** TASK **
Please report how many lines below contain "poate", writing nothing except the number.

===============

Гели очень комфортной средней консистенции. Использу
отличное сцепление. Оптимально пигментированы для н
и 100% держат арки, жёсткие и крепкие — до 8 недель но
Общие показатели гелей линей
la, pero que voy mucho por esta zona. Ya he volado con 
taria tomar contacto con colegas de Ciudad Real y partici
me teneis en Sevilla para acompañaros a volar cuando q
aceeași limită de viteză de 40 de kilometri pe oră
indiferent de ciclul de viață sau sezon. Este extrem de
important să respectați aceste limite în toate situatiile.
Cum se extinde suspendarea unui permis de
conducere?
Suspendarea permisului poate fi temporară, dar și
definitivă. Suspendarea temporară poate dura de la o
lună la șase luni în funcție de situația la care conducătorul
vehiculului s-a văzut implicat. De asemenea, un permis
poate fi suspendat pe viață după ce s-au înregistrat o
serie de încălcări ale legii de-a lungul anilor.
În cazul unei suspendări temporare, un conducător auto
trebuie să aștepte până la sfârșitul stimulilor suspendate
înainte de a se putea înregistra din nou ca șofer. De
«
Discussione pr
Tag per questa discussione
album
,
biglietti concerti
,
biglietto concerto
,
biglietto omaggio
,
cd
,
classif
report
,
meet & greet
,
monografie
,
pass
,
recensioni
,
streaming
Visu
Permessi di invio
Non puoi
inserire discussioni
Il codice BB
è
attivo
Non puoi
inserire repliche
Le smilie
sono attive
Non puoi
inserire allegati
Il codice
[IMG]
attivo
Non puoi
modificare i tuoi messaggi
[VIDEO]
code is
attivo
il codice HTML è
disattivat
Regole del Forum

===============

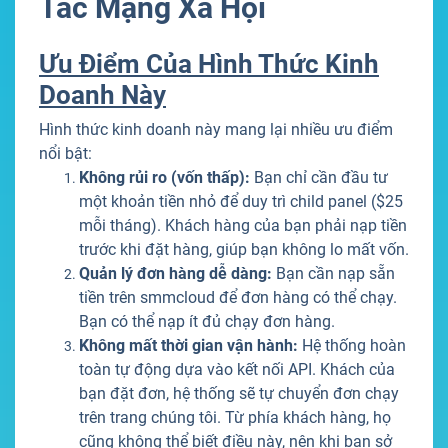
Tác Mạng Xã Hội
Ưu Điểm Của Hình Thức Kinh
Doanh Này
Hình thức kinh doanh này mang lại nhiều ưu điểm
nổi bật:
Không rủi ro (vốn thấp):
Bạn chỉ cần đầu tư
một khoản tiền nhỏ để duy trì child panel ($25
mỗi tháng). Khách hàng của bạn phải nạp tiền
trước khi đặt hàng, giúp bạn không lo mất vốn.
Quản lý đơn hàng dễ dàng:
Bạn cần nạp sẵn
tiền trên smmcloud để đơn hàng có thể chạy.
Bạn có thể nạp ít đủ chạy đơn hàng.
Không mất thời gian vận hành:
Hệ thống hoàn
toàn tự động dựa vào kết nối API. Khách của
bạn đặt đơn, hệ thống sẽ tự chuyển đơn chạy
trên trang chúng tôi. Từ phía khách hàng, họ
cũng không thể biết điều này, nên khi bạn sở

===============

** OUTPUT FOR THIS TASK **
3